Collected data
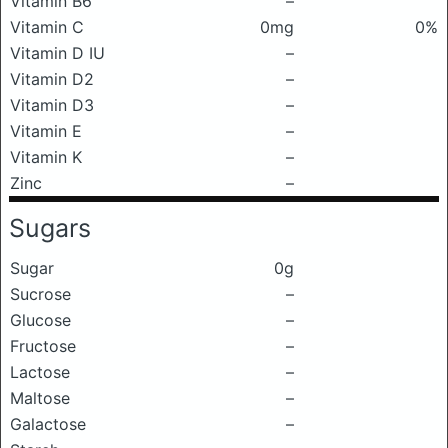
Vitamin B6
–
Vitamin C
0mg
0%
Vitamin D IU
–
Vitamin D2
–
Vitamin D3
–
Vitamin E
–
Vitamin K
–
Zinc
–
Sugars
Sugar
0g
Sucrose
–
Glucose
–
Fructose
–
Lactose
–
Maltose
–
Galactose
–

**Work instruction:**
Could you set down every record above exactly as written, leaving out the pictures?

**Exercise solution:**
Vitamin B6
–
Vitamin C
0mg
0%
Vitamin D IU
–
Vitamin D2
–
Vitamin D3
–
Vitamin E
–
Vitamin K
–
Zinc
–
Sugars
Sugar
0g
Sucrose
–
Glucose
–
Fructose
–
Lactose
–
Maltose
–
Galactose
–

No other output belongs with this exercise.